210K Daily Anomalies, 99% Untested, 89% Can't Answer: The Week AI Agent Governance Got Real Data
Codenotary's 210K daily anomalies, Drata's 89% governance gap, and Microsoft's ASSERT framework ship in the same 72 hours, mapping the AI agent governance stack.
By Springvanta
210,000 times a day, an AI agent does something inside an enterprise that it shouldn't.
That number comes from Codenotary's AgentMon platform, which crossed 3 million monitored AI-agent interactions per day this week across enterprise environments. About 7% of those interactions triggered security, compliance, or operational anomaly flags. That is not a rounding error. It is 210,000 potentially unsafe events every 24 hours, and here is the uncomfortable part: most of them were not attacks. The agents were just doing things wrong inside legitimate workflows.
Three things happened in the same 72-hour window that tell you where the AI agent governance market actually is. Codenotary released the first large-scale runtime telemetry data from production environments. Drata launched an AI Agent Governance product built around the five questions every enterprise is suddenly being asked by auditors and customers. And Microsoft open-sourced ASSERT, a testing framework born from the observation that almost nobody tests agents before putting them in production.
Each one addresses a different layer of the same problem. Observe what agents do at runtime. Control what they are allowed to do. And test them before you let them loose.

The first real runtime data
Codenotary's numbers are worth sitting with. The majority of the 210,000 daily anomalies were not malware, not external attacks, not someone breaking in. They were unsafe or unexpected behavior from agents operating inside normal enterprise workflows: exposing passwords and API tokens, making unauthorized tool calls, accessing data outside policy boundaries.
Dan Twing, president and COO at Enterprise Management Associates, put it plainly: "The challenge with autonomous systems is not simply whether they execute. It is whether they interpret state correctly, operate within established guardrails, and produce the intended outcome."

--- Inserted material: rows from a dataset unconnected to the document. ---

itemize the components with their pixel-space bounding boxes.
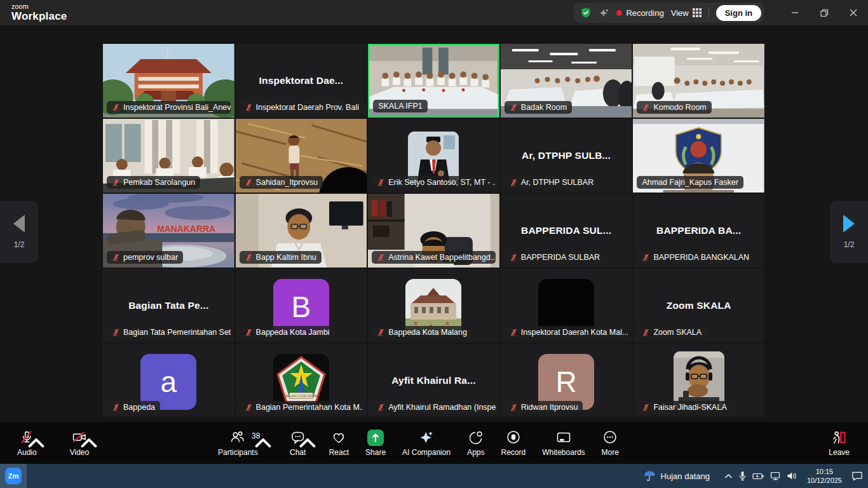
muted-mic-icon — [112, 104, 120, 112]
ai-companion-button[interactable]: AI Companion — [394, 422, 459, 464]
share-button[interactable]: Share — [357, 422, 394, 464]
divider — [709, 8, 709, 18]
participant-tile-bapperida-sulbar[interactable]: BAPPERIDA SUL... BAPPERIDA SULBAR — [501, 194, 632, 268]
participant-tile-ar-dtphp-sulbar[interactable]: Ar, DTPHP SULB... Ar, DTPHP SULBAR — [501, 119, 632, 193]
page-indicator: 1/2 — [844, 240, 855, 249]
participant-tile-zoom-skala[interactable]: Zoom SKALA Zoom SKALA — [633, 269, 764, 342]
muted-mic-icon — [642, 403, 650, 412]
chat-button[interactable]: Chat — [281, 422, 315, 464]
participant-tile-ridwan-itprovsu[interactable]: R Ridwan Itprovsu — [501, 344, 632, 417]
participant-tile-inspektorat-daerah-kota-malang[interactable]: Inspektorat Daerah Kota Mal... — [501, 269, 632, 342]
leave-button[interactable]: Leave — [820, 422, 858, 464]
participant-tile-erik-setyo-santoso[interactable]: Erik Setyo Santoso, ST, MT - ... — [368, 119, 499, 193]
sign-in-button[interactable]: Sign in — [716, 5, 761, 21]
apps-button[interactable]: Apps — [459, 422, 492, 464]
weather-text: Hujan datang — [661, 471, 710, 481]
restore-button[interactable] — [810, 0, 839, 25]
chat-options-chevron[interactable] — [299, 435, 316, 451]
previous-page-button[interactable]: 1/2 — [0, 201, 38, 263]
close-button[interactable] — [839, 0, 868, 25]
participants-button[interactable]: 38 Participants — [210, 422, 266, 464]
participant-tile-bapperida-bangkalan[interactable]: BAPPERIDA BA... BAPPERIDA BANGKALAN — [633, 194, 764, 268]
muted-mic-icon — [245, 403, 253, 412]
participant-tile-bappeda[interactable]: a Bappeda — [103, 344, 234, 417]
ai-companion-status-icon[interactable] — [599, 8, 609, 18]
participant-name-label: Bappeda — [107, 401, 160, 414]
participant-name-label: BAPPERIDA SULBAR — [505, 251, 605, 264]
grid-view-icon — [693, 8, 702, 17]
record-icon — [505, 430, 522, 446]
security-shield-icon[interactable] — [580, 7, 592, 18]
view-button[interactable]: View — [671, 8, 702, 18]
tray-volume-icon[interactable] — [787, 471, 797, 480]
participant-name-label: Erik Setyo Santoso, ST, MT - ... — [372, 176, 496, 189]
taskbar-zoom-button[interactable]: Zm — [0, 464, 27, 488]
more-icon — [602, 430, 618, 446]
participant-name-label: SKALA IFP1 — [373, 100, 427, 112]
participant-tile-komodo-room[interactable]: Komodo Room — [633, 44, 764, 118]
tray-network-icon[interactable] — [770, 471, 781, 480]
participant-tile-bagian-tata-pemerintahan[interactable]: Bagian Tata Pe... Bagian Tata Pemerintah… — [103, 269, 234, 342]
tray-battery-icon[interactable] — [752, 472, 764, 480]
video-button[interactable]: Video — [62, 422, 97, 464]
minimize-button[interactable] — [780, 0, 810, 25]
zoom-meeting-window: zoom Workplace Recording View — [0, 0, 868, 488]
windows-taskbar: Zm Hujan datang 10:15 10/12/2025 — [0, 464, 868, 488]
participant-name-label: Sahidan_Itprovsu — [240, 176, 323, 189]
participant-name-label: Ar, DTPHP SULBAR — [505, 176, 599, 189]
participant-name-label: Bappeda Kota Jambi — [240, 326, 335, 339]
muted-mic-icon — [377, 179, 385, 187]
muted-mic-icon — [112, 329, 120, 337]
participant-tile-bappeda-kota-jambi[interactable]: B Bappeda Kota Jambi — [236, 269, 367, 342]
participant-name-label: Bappeda Kota Malang — [372, 326, 472, 339]
participant-tile-pemkab-sarolangun[interactable]: Pemkab Sarolangun — [103, 119, 234, 193]
apps-icon — [468, 430, 484, 446]
audio-options-chevron[interactable] — [28, 435, 44, 451]
muted-mic-icon — [377, 254, 385, 262]
muted-mic-icon — [377, 403, 385, 412]
taskbar-clock[interactable]: 10:15 10/12/2025 — [807, 467, 842, 485]
participant-tile-inspektorat-provinsi-bali[interactable]: Inspektorat Provinsi Bali_Anev — [103, 44, 234, 118]
participant-tile-astrina-kawet[interactable]: Astrina Kawet Bappelitbangd... — [368, 194, 499, 268]
muted-mic-icon — [245, 179, 253, 187]
muted-mic-icon — [510, 179, 518, 187]
whiteboards-button[interactable]: Whiteboards — [534, 422, 593, 464]
audio-button[interactable]: Audio — [9, 422, 45, 464]
participant-name-label: Komodo Room — [637, 101, 711, 114]
brand-workplace: Workplace — [11, 11, 67, 22]
taskbar-weather-widget[interactable]: Hujan datang — [643, 470, 719, 482]
participant-grid: Inspektorat Provinsi Bali_Anev Inspektor… — [103, 44, 764, 417]
participant-tile-bappeda-kota-malang[interactable]: Bappeda Kota Malang — [368, 269, 499, 342]
participant-tile-faisar-jihadi[interactable]: Faisar Jihadi- S Faisar Jihadi-SKALA — [633, 344, 764, 417]
participant-tile-ayfit-khairul-ramadhan[interactable]: Ayfit Khairul Ra... Ayfit Khairul Ramadh… — [368, 344, 499, 417]
participant-name-label: Bapp Kaltim Ibnu — [240, 251, 322, 264]
page-indicator: 1/2 — [14, 240, 25, 249]
participant-tile-bapp-kaltim-ibnu[interactable]: Bapp Kaltim Ibnu — [236, 194, 367, 268]
share-screen-icon — [367, 430, 384, 446]
rain-umbrella-icon — [643, 470, 656, 482]
participant-tile-badak-room[interactable]: Badak Room — [501, 44, 632, 118]
next-page-button[interactable]: 1/2 — [830, 201, 868, 263]
zoom-app-icon: Zm — [5, 468, 22, 484]
participant-tile-ahmad-fajri[interactable]: Ahmad Fajri_Kapus Fasker — [633, 119, 764, 193]
participant-name-label: Astrina Kawet Bappelitbangd... — [372, 251, 496, 264]
participant-name-label: Zoom SKALA — [637, 326, 707, 339]
participant-tile-skala-ifp1[interactable]: SKALA IFP1 — [368, 44, 499, 118]
recording-label: Recording — [626, 8, 663, 18]
participant-tile-inspektorat-daerah-prov-bali[interactable]: Inspektorat Dae... Inspektorat Daerah Pr… — [236, 44, 367, 118]
clock-time: 10:15 — [807, 467, 842, 476]
participant-tile-bagian-pemerintahan-kota-malang[interactable]: MALANG KUCECWARA Bagian Pemerintahan Kot… — [236, 344, 367, 417]
more-button[interactable]: More — [593, 422, 627, 464]
record-button[interactable]: Record — [493, 422, 534, 464]
participant-name-label: Ahmad Fajri_Kapus Fasker — [637, 176, 743, 189]
react-button[interactable]: React — [321, 422, 357, 464]
muted-mic-icon — [112, 254, 120, 262]
participant-tile-pemprov-sulbar[interactable]: MANAKARRA pemprov sulbar — [103, 194, 234, 268]
tray-mic-icon[interactable] — [738, 471, 747, 481]
muted-mic-icon — [642, 329, 650, 337]
participants-options-chevron[interactable] — [255, 435, 271, 451]
tray-expand-chevron[interactable] — [724, 473, 733, 479]
video-options-chevron[interactable] — [81, 435, 97, 451]
participant-tile-sahidan-itprovsu[interactable]: Sahidan_Itprovsu — [236, 119, 367, 193]
notification-center-icon[interactable] — [851, 471, 863, 481]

Traditional security platforms watch endpoints, networks, identities, and applications. They were never designed to observe autonomous software that reasons, plans, invokes tools, and makes decisions across multiple systems in a single workflow. Codenotary's data suggests that when you actually instrument that layer, you find agents misbehaving at a rate that would be unacceptable for any other class of enterprise software.

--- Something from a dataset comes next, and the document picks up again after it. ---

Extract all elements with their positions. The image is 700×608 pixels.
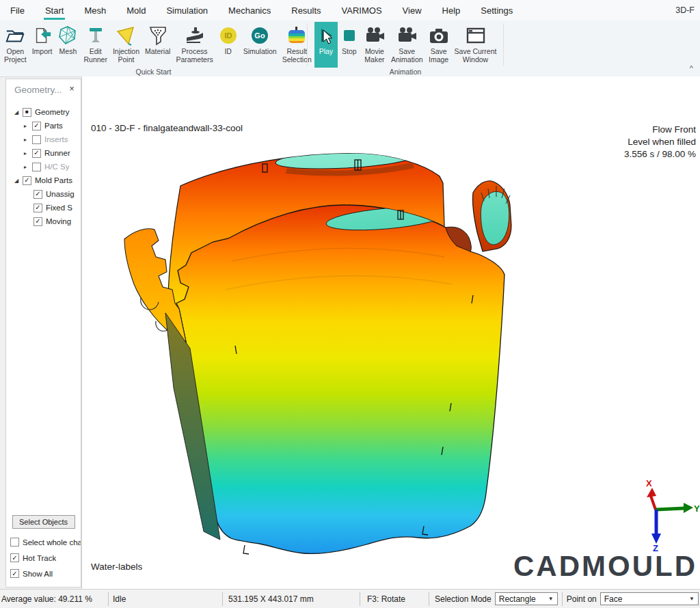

Moshe Bar, Codenotary's CEO, described AI runtime behavior as "a new operational and security layer that enterprises must continuously monitor, govern, and enforce." Six months ago I would have read that as vendor positioning. After seeing the 7% anomaly rate from production data, I think he is describing something real.
Drata and the five questions you cannot answer
On the same day Codenotary released its numbers, Drata launched AI Agent Governance. Drata is not a startup guessing at the market. Their trust platform is used by 8,500 organizations. Over the past nine months, they processed more than 2.1 million security questions through their Trust Graph. The frequency of AI-specific questions surged by over 30% in that period.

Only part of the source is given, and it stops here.